Journal communiste amiénois
LE MAINTIEN D’ UN HÔPITAL AU NORD D’AMIENS EST UNE NÉCESSITÉ.
“Au niveau du reste de l’université, tout ce qui est formation lettres, sciences humaines, sciences, droit, éco et tout ça, tout peut être regroupé au centre-ville depuis le pôle cathédrale, le pôle scientifique, la citadelle. Mais comme je l’ai dit, il faut continuer […] Il ne suffit pas que les étudiants étudient en ville, il faut qu’ils puissent s’y loger et le fait que l’hôpital nord s’en aille en grande partie, cela permet […] d’y mettre des logements étudiants par exemple et des logements sociaux et tout...” ces phrases ont été prononcées par Gilles Demailly le 6 mars 2008, au café Bapaume, pendant la campagne électorale.

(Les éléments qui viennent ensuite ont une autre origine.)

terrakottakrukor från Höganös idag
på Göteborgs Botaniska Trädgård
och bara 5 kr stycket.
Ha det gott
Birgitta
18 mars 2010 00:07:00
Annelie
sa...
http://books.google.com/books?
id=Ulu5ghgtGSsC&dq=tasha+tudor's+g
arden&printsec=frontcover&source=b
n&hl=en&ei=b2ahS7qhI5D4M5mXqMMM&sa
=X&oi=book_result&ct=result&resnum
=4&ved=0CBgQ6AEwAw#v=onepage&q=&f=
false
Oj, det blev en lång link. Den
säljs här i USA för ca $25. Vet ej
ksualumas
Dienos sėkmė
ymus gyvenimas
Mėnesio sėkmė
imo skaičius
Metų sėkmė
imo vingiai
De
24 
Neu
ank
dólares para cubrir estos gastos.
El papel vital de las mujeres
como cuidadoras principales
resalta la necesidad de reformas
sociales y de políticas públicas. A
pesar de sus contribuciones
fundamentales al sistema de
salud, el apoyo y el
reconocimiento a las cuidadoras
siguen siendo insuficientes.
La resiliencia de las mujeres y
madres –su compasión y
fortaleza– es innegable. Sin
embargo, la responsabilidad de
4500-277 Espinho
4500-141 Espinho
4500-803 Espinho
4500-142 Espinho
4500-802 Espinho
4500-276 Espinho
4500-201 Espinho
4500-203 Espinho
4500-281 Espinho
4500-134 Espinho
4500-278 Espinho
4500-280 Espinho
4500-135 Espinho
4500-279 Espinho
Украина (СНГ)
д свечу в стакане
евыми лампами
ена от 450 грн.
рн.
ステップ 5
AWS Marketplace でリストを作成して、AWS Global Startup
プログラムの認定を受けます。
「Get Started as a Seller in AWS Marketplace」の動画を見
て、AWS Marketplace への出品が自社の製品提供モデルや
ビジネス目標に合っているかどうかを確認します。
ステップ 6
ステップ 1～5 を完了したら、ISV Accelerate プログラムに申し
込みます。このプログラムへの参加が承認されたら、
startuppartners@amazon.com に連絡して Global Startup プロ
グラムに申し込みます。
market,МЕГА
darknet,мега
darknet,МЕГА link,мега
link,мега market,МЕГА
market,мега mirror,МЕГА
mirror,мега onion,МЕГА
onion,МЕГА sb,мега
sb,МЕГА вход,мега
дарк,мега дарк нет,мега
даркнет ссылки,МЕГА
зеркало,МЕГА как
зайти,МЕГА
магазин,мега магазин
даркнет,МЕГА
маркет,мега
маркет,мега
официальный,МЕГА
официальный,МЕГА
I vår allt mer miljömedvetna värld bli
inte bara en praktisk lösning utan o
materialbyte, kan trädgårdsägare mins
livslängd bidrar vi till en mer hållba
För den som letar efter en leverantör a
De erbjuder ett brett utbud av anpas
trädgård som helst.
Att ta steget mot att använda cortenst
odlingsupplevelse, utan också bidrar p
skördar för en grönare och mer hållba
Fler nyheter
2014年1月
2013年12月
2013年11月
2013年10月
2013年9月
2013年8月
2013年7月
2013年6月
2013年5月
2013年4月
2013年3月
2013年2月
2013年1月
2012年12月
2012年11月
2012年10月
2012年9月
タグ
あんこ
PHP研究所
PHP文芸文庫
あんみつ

Le problème n’est pas le transfert des étudiants du campus de Salouel vers la citadelle (quoique… disent certains) mais plutôt le sort que l’on réserve à l’hôpital nord.
Nous sommes opposés à la disparition de l’hôpital nord car le regroupement des deux grands hôpitaux d’Amiens aboutira à la suppression de lits. On appelle cela “rationaliser” c’est-à-dire que l’État veut faire des économies en supprimant du personnel.

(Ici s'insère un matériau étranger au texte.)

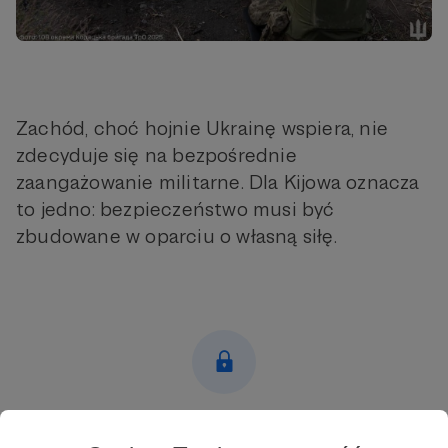
Zachód, choć hojnie Ukrainę wspiera, nie
zdecyduje się na bezpośrednie
zaangażowanie militarne. Dla Kijowa oznacza
to jedno: bezpieczeństwo musi być
zbudowane w oparciu o własną siłę.
Post dostępny tylko dla Patronów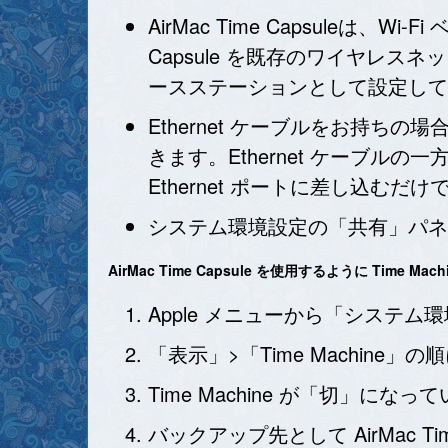
AirMac Time Capsuleは
Capsule を既存のワイヤレ
ースステーションとして設定して
Ethernet ケーブルをお持ち
きます。Ethernet ケーブルの一方の端
Ethernet ポートに差し込むだけ
システム環境設定の「共有」パネ
AirMac Time Capsule を使用するように Time Ma
Apple メニューから「システ
「表示」>「Time Machine」
Time Machine が「切」に
バックアップ先として AirMac 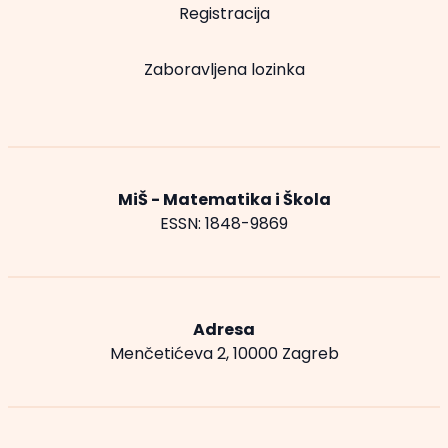
Registracija
Zaboravljena lozinka
MiŠ - Matematika i Škola
ESSN: 1848-9869
Adresa
Menčetićeva 2, 10000 Zagreb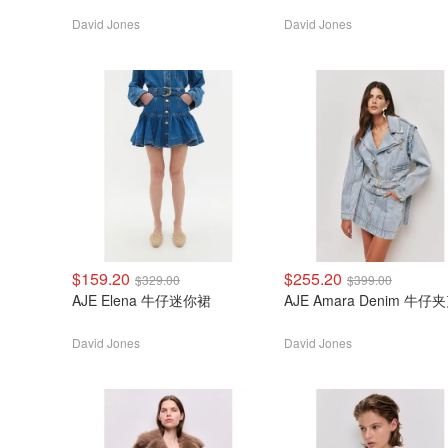
David Jones
David Jones
$159.20
$255.20
$329.00
$399.00
AJE Elena 牛仔迷你裙
AJE Amara Denim 牛仔
David Jones
David Jones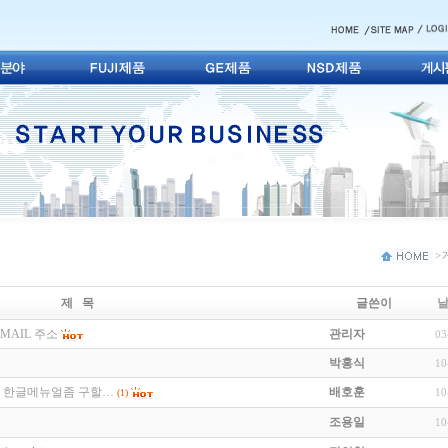
> 
제 목
글쓴이
MAIL 주소
관리자
03
박홍식
10
0B 한글메뉴얼좀 구할…
배호훈
10
(1)
조용일
10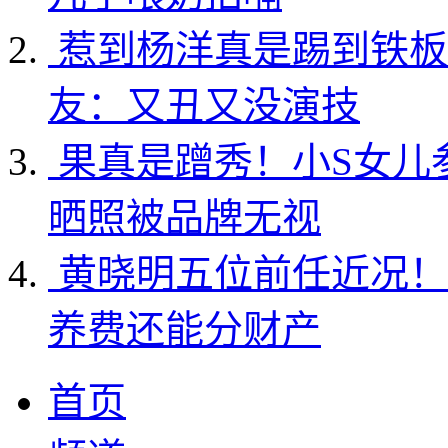
惹到杨洋真是踢到铁板
友：又丑又没演技
果真是蹭秀！小S女儿
晒照被品牌无视
黄晓明五位前任近况！
养费还能分财产
首页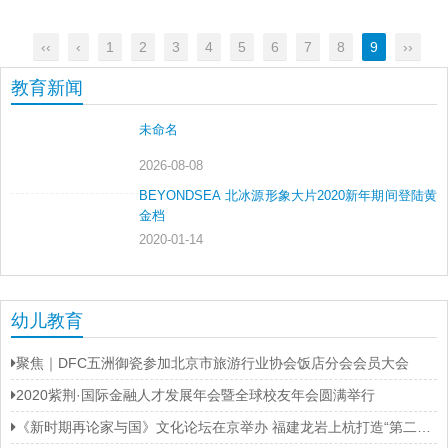
‹‹
‹
1
2
3
4
5
6
7
8
9
››
教育新闻
未命名
2026-08-08
BEYONDSEA 北冰源形象大片2020新年期间登陆黄
金档
2020-01-14
幼儿教育
聚焦｜DFC五洲御瓷参加北京市旅游行业协会饭店分会会员大会
2020紫荆·国际金融人才发展年会暨全球校友年会圆满举行
《新时期再论家与国》文化论坛在京举办 福建龙岩上杭打造“第二名片”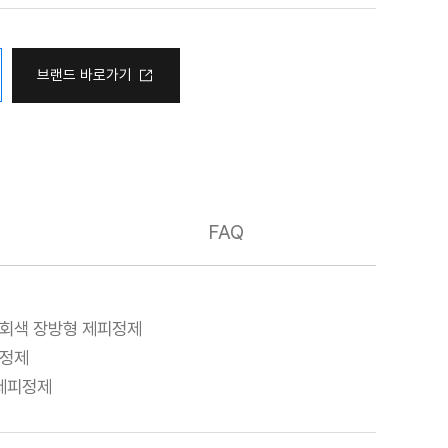
브랜드 바로가기
FAQ
황회색 장방형 제피정제
피정제
 제피정제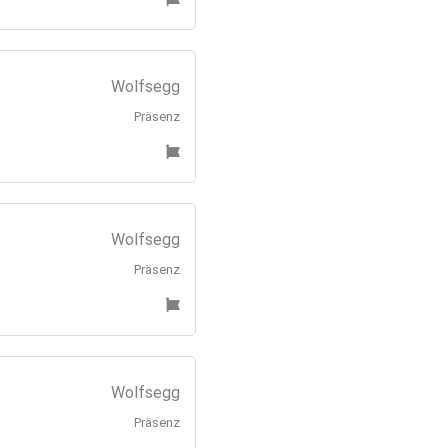
Wolfsegg
Präsenz
Wolfsegg
Präsenz
Wolfsegg
Präsenz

Cependant, supprimer l’hôpital nord équivaut à priver 30 000 personnes de soins de qualité à proximité de chez eux. Et comme par hasard, ce sont les habitants des quartiers populaires du nord d’Amiens qui perdent ce droit à se soigner correctement non loin de leur domicile.

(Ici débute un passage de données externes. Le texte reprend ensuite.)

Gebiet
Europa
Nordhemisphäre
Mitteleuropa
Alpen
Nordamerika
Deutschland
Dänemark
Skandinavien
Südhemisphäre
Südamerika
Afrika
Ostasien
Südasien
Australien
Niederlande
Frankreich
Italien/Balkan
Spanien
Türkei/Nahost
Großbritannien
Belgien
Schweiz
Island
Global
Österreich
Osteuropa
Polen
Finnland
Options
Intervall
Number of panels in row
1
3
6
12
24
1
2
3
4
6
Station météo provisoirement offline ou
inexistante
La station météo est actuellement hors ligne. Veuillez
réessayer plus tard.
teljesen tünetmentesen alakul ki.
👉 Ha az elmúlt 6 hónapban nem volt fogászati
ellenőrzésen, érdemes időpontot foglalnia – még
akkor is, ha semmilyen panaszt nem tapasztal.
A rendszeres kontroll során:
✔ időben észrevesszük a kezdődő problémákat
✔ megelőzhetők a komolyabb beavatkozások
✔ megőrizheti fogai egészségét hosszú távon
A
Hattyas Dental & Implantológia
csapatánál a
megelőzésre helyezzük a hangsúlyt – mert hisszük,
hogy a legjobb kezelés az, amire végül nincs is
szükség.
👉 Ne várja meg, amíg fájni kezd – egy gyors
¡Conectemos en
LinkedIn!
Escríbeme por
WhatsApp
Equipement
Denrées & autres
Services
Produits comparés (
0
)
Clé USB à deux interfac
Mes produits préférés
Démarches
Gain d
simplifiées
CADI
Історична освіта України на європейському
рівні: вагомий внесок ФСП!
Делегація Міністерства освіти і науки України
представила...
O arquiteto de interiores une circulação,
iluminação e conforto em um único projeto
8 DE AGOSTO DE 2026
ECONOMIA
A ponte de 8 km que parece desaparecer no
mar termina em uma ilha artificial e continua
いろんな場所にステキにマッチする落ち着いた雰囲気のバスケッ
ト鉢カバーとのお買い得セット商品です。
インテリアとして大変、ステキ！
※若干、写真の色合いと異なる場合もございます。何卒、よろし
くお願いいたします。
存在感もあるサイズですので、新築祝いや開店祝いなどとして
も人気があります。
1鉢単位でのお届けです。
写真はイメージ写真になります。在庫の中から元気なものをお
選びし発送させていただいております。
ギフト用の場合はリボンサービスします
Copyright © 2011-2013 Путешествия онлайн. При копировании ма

Ainsi, le 4 septembre 2008, Aurélie M. est prise de douleur à la poitrine. Elle a du mal à respirer. Elle appelle son mari à l’aide qui l’emmène tout de suite à l’hôpital nord situé près de chez elle. Diagnostic : infarctus. Si elle avait dû se rendre au CHU sud, un temps précieux aurait été perdu dans le trajet lui-même et dans les embouteillages du début de la matinée...
Que serait-il alors advenue d’Aurélie ?
D’autre part la zone nord a sur son site des entreprises susceptibles de provoquer des accidents industrielles, ce n’est donc pas un luxe que d’avoir une structure de soins d’urgence à côté.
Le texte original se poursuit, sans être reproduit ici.